• [Directions for this task]
The whole listing, apart from its images, should be restated word for word.
++++++++++
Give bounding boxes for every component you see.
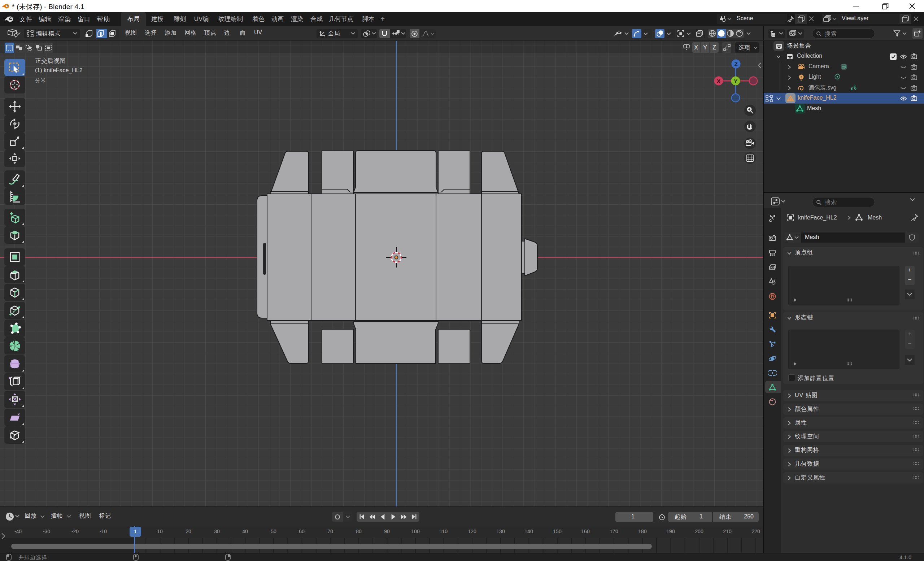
svg-text:Y: Y	[734, 78, 737, 84]
svg-text:Z: Z	[734, 61, 737, 67]
svg-text:X: X	[717, 78, 720, 84]
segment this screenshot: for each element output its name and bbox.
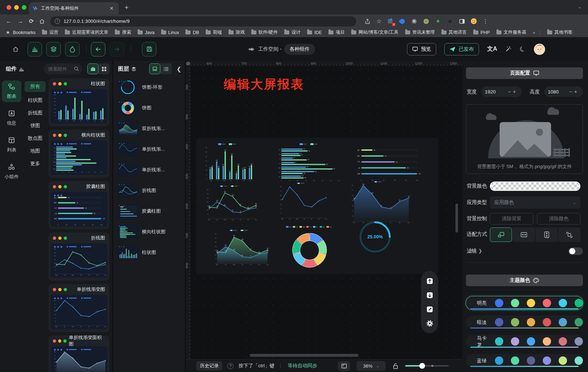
bg-color-swatch[interactable] [490,181,580,191]
width-stepper[interactable]: 1920 −+ [481,86,522,97]
zoom-slider[interactable] [405,363,449,369]
bookmarks-star-icon[interactable]: ★ [6,30,10,35]
browser-tab[interactable]: 工作空间-各种组件 ✕ [29,2,119,14]
bookmark-item[interactable]: DB [185,29,199,35]
layers-toggle-button[interactable] [46,42,61,57]
export-button[interactable] [425,277,434,285]
horizontal-scrollbar[interactable] [250,354,358,357]
editor-canvas[interactable]: 6007008009001000110012001300 20030040050… [185,61,462,372]
edit-button[interactable] [425,305,434,314]
category-饼图[interactable]: 饼图 [25,119,46,132]
bookmark-item[interactable]: 游戏 [228,29,245,35]
theme-color-header[interactable]: 主题颜色 [466,275,583,286]
rail-tab-图表[interactable]: 图表 [2,80,21,102]
help-icon[interactable]: ? [227,363,234,369]
browser-menu-icon[interactable]: ⋮ [483,18,488,25]
canvas-chart-bar-grouped[interactable]: data1data2050100150200250300350120136Mon… [202,142,256,183]
user-avatar[interactable] [534,43,545,55]
view-grid-toggle[interactable] [98,63,110,74]
rail-tab-小组件[interactable]: 小组件 [2,161,21,183]
component-card[interactable]: 单折线渐变图0295786114143171200MonTueWedThuFri… [49,284,109,332]
fit-height-button[interactable] [536,227,558,242]
layers-thumbnail-toggle[interactable] [149,63,160,74]
collapse-panel-icon[interactable]: ❮ [177,66,181,72]
layer-item[interactable]: 横向柱状图 [113,221,185,242]
bookmark-item[interactable]: 运营 [42,29,58,35]
extension-drop-icon[interactable] [399,18,406,25]
extension-badge-icon[interactable]: 9 [387,18,394,25]
workspace-name-pill[interactable]: 各种组件 [285,44,315,55]
settings-gear-button[interactable] [425,319,434,328]
other-bookmarks[interactable]: 其他书签 [547,29,572,35]
canvas-chart-progress-ring[interactable]: 25.00% [358,220,392,254]
bookmark-item[interactable]: Linux [161,29,179,35]
app-type-select[interactable]: 应用颜色 ⌄ [490,196,580,209]
stepper-minus-plus-icons[interactable]: −+ [508,89,518,95]
page-config-header[interactable]: 页面配置 [466,67,583,79]
theme-toggle-button[interactable] [65,42,80,57]
width-value[interactable]: 1920 [485,89,496,95]
bookmark-item[interactable]: 项目 [328,29,345,35]
clear-background-button[interactable]: 清除背景 [490,213,533,225]
layers-list-toggle[interactable] [160,63,172,74]
bookmark-item[interactable]: 资讯未整理 [405,29,435,35]
height-value[interactable]: 1080 [548,89,559,95]
new-tab-button[interactable]: + [125,4,129,12]
theme-row-马卡龙[interactable]: 马卡龙 [466,335,583,348]
background-upload-dropzone[interactable]: 背景图需小于 5M， 格式为 png/jpg/gif 的文件 [466,104,583,174]
clear-color-button[interactable]: 清除颜色 [537,213,580,225]
component-card[interactable]: 横向柱状图050100150200250300350MonTueWedThuFr… [49,130,109,178]
traffic-maximize-icon[interactable] [22,5,26,10]
vertical-scrollbar[interactable] [455,204,458,233]
layer-item[interactable]: 双折线渐... [113,118,185,139]
site-info-icon[interactable]: i [55,18,60,24]
layer-item[interactable]: 柱状图 [113,242,185,263]
view-single-toggle[interactable] [87,63,98,74]
app-home-icon[interactable] [12,46,19,53]
bookmark-item[interactable]: IDE [307,29,322,35]
import-button[interactable] [425,291,434,300]
canvas-chart-bar-horizontal[interactable]: data1data2050100150200250300350120136Mon… [276,142,345,183]
category-更多[interactable]: 更多 [25,157,46,170]
bookmark-item[interactable]: 前端 [206,29,222,35]
extension-star-icon[interactable]: ✶ [435,18,441,25]
profile-avatar-icon[interactable] [471,18,477,25]
tab-close-icon[interactable]: ✕ [108,5,115,11]
component-card[interactable]: 柱状图050100150200250300350MonTueWedThuFriS… [49,78,109,126]
rail-tab-列表[interactable]: 列表 [2,134,21,156]
canvas-board[interactable]: data1data2050100150200250300350120136Mon… [196,138,438,274]
filter-toggle[interactable] [568,247,583,255]
canvas-chart-line-gradient[interactable]: data102957861141431712001202001508070110… [348,180,411,225]
canvas-chart-line-single[interactable]: data10295786114143171200MonTueWedThuFriS… [277,181,328,222]
preview-button[interactable]: 预览 [407,43,436,55]
bookmark-item[interactable]: 其他语言 [441,29,467,35]
traffic-close-icon[interactable] [7,5,11,10]
home-icon[interactable] [39,18,45,25]
bookmark-item[interactable]: 设计 [284,29,301,35]
extension-command-icon[interactable]: ⌘ [411,18,417,25]
fit-stretch-button[interactable] [558,227,580,242]
url-bar[interactable]: i 127.0.0.1:3000/#/chart/home/9 [50,16,356,26]
extension-circle-icon[interactable] [423,18,429,25]
undo-button[interactable] [91,42,105,57]
bookmark-item[interactable]: 搜索 [115,29,131,35]
dark-mode-moon-icon[interactable]: ☾ [518,44,527,54]
theme-row-明亮[interactable]: 明亮 [466,296,583,310]
forward-icon[interactable]: → [17,18,23,25]
layer-item[interactable]: 饼图 [113,97,185,118]
traffic-minimize-icon[interactable] [14,5,19,10]
extension-pin-icon[interactable] [447,18,453,25]
tab-search-caret-icon[interactable]: ⌄ [578,4,581,9]
canvas-chart-capsule[interactable]: 厦门20南阳40北京60上海80新疆100020406080100 [354,144,423,182]
bookmark-item[interactable]: Java [138,29,154,35]
bookmarks-overflow[interactable]: » [533,30,535,35]
bookmarks-label[interactable]: Bookmarks [13,30,36,35]
category-散点图[interactable]: 散点图 [25,132,46,145]
redo-button[interactable] [110,42,124,57]
bookmark-star-icon[interactable]: ☆ [376,18,381,25]
component-card[interactable]: 胶囊柱图厦门20南阳40北京60上海80新疆100020406080100 [49,181,109,229]
theme-row-暗淡[interactable]: 暗淡 [466,315,583,329]
zoom-select[interactable]: 36% ⌄ [357,361,386,371]
ruler-corner[interactable] [185,61,190,66]
component-card[interactable]: 单折线渐变面积图0295786114143171200MonTueWedThuF… [49,335,109,372]
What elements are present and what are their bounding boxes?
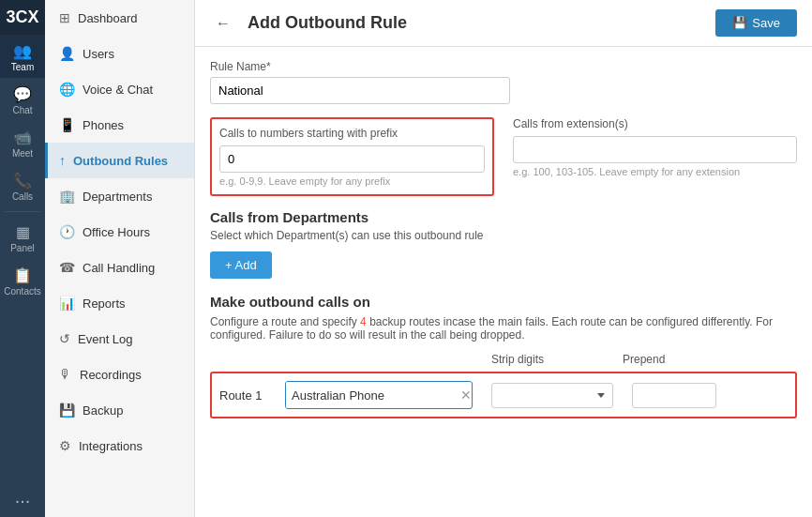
++++++++++
• [Final answer]
Give bounding boxes for every component you see.
svg-text:Y: Y	[734, 78, 737, 84]
svg-text:Z: Z	[734, 61, 737, 67]
svg-text:X: X	[717, 78, 720, 84]
segment this screenshot: for each element output its name and bbox.
bg-color-swatch[interactable] [490,181,580,191]
width-stepper[interactable]: 1920 −+ [481,86,522,97]
zoom-slider[interactable] [405,363,449,369]
bookmarks-star-icon[interactable]: ★ [6,30,10,35]
browser-tab[interactable]: 工作空间-各种组件 ✕ [29,2,119,14]
bookmark-item[interactable]: DB [185,29,199,35]
layers-toggle-button[interactable] [46,42,61,57]
export-button[interactable] [425,277,434,285]
horizontal-scrollbar[interactable] [250,354,358,357]
editor-canvas[interactable]: 6007008009001000110012001300 20030040050… [185,61,462,372]
edit-button[interactable] [425,305,434,314]
category-饼图[interactable]: 饼图 [25,119,46,132]
bookmark-item[interactable]: 游戏 [228,29,245,35]
theme-color-header[interactable]: 主题颜色 [466,275,583,286]
rail-tab-图表[interactable]: 图表 [2,80,21,102]
help-icon[interactable]: ? [227,363,234,369]
browser-menu-icon[interactable]: ⋮ [483,18,488,25]
canvas-chart-bar-grouped[interactable]: data1data2050100150200250300350120136Mon… [202,142,256,183]
user-avatar[interactable] [534,43,545,55]
view-grid-toggle[interactable] [98,63,110,74]
rail-tab-小组件[interactable]: 小组件 [2,161,21,183]
component-card[interactable]: 单折线渐变图0295786114143171200MonTueWedThuFri… [49,284,109,332]
fit-height-button[interactable] [536,227,558,242]
layers-thumbnail-toggle[interactable] [149,63,160,74]
collapse-panel-icon[interactable]: ❮ [177,66,181,72]
layer-item[interactable]: 横向柱状图 [113,221,185,242]
bookmark-item[interactable]: 运营 [42,29,58,35]
extension-drop-icon[interactable] [399,18,406,25]
extension-badge-icon[interactable]: 9 [387,18,394,25]
workspace-name-pill[interactable]: 各种组件 [285,44,315,55]
settings-gear-button[interactable] [425,319,434,328]
other-bookmarks[interactable]: 其他书签 [547,29,572,35]
canvas-chart-progress-ring[interactable]: 25.00% [358,220,392,254]
bookmark-item[interactable]: Linux [161,29,179,35]
app-type-select[interactable]: 应用颜色 ⌄ [490,196,580,209]
stepper-minus-plus-icons[interactable]: −+ [508,89,518,95]
page-config-header[interactable]: 页面配置 [466,67,583,79]
theme-toggle-button[interactable] [65,42,80,57]
width-value[interactable]: 1920 [485,89,496,95]
bookmark-item[interactable]: 项目 [328,29,345,35]
clear-background-button[interactable]: 清除背景 [490,213,533,225]
layers-list-toggle[interactable] [160,63,172,74]
bookmark-item[interactable]: 资讯未整理 [405,29,435,35]
height-value[interactable]: 1080 [548,89,559,95]
new-tab-button[interactable]: + [125,4,129,12]
theme-row-马卡龙[interactable]: 马卡龙 [466,335,583,348]
background-upload-dropzone[interactable]: 背景图需小于 5M， 格式为 png/jpg/gif 的文件 [466,104,583,174]
clear-color-button[interactable]: 清除颜色 [537,213,580,225]
component-card[interactable]: 横向柱状图050100150200250300350MonTueWedThuFr… [49,130,109,178]
traffic-maximize-icon[interactable] [22,5,26,10]
vertical-scrollbar[interactable] [455,204,458,233]
layer-item[interactable]: 双折线渐... [113,118,185,139]
site-info-icon[interactable]: i [55,18,60,24]
layer-item[interactable]: 柱状图 [113,242,185,263]
view-single-toggle[interactable] [87,63,98,74]
app-home-icon[interactable] [12,46,19,53]
bookmark-item[interactable]: IDE [307,29,322,35]
import-button[interactable] [425,291,434,300]
canvas-chart-bar-horizontal[interactable]: data1data2050100150200250300350120136Mon… [276,142,345,183]
category-更多[interactable]: 更多 [25,157,46,170]
bookmark-item[interactable]: 前端 [206,29,222,35]
extension-star-icon[interactable]: ✶ [435,18,441,25]
profile-avatar-icon[interactable] [471,18,477,25]
tab-close-icon[interactable]: ✕ [108,5,115,11]
component-card[interactable]: 柱状图050100150200250300350MonTueWedThuFriS… [49,78,109,126]
rail-tab-列表[interactable]: 列表 [2,134,21,156]
canvas-board[interactable]: data1data2050100150200250300350120136Mon… [196,138,438,274]
filter-toggle[interactable] [568,247,583,255]
canvas-chart-line-gradient[interactable]: data102957861141431712001202001508070110… [348,180,411,225]
canvas-chart-line-single[interactable]: data10295786114143171200MonTueWedThuFriS… [277,181,328,222]
preview-button[interactable]: 预览 [407,43,436,55]
bookmark-item[interactable]: 其他语言 [441,29,467,35]
traffic-close-icon[interactable] [7,5,11,10]
home-icon[interactable] [39,18,45,25]
bookmark-item[interactable]: 设计 [284,29,301,35]
extension-command-icon[interactable]: ⌘ [411,18,417,25]
fit-stretch-button[interactable] [558,227,580,242]
url-bar[interactable]: i 127.0.0.1:3000/#/chart/home/9 [50,16,356,26]
extension-circle-icon[interactable] [423,18,429,25]
undo-button[interactable] [91,42,105,57]
bookmark-item[interactable]: 搜索 [115,29,131,35]
dark-mode-moon-icon[interactable]: ☾ [518,44,527,54]
theme-row-明亮[interactable]: 明亮 [466,296,583,310]
forward-icon[interactable]: → [17,18,23,25]
layer-item[interactable]: 饼图 [113,97,185,118]
traffic-minimize-icon[interactable] [14,5,19,10]
extension-pin-icon[interactable] [447,18,453,25]
tab-search-caret-icon[interactable]: ⌄ [578,4,581,9]
canvas-chart-capsule[interactable]: 厦门20南阳40北京60上海80新疆100020406080100 [354,144,423,182]
bookmark-item[interactable]: Java [138,29,154,35]
bookmarks-overflow[interactable]: » [533,30,535,35]
bookmarks-label[interactable]: Bookmarks [13,30,36,35]
category-散点图[interactable]: 散点图 [25,132,46,145]
redo-button[interactable] [110,42,124,57]
bookmark-star-icon[interactable]: ☆ [376,18,381,25]
component-card[interactable]: 胶囊柱图厦门20南阳40北京60上海80新疆100020406080100 [49,181,109,229]
theme-row-暗淡[interactable]: 暗淡 [466,315,583,329]
zoom-select[interactable]: 36% ⌄ [357,361,386,371]
ruler-corner[interactable] [185,61,190,66]
component-card[interactable]: 单折线渐变面积图0295786114143171200MonTueWedThuF… [49,335,109,372]
What elements are present and what are their bounding boxes?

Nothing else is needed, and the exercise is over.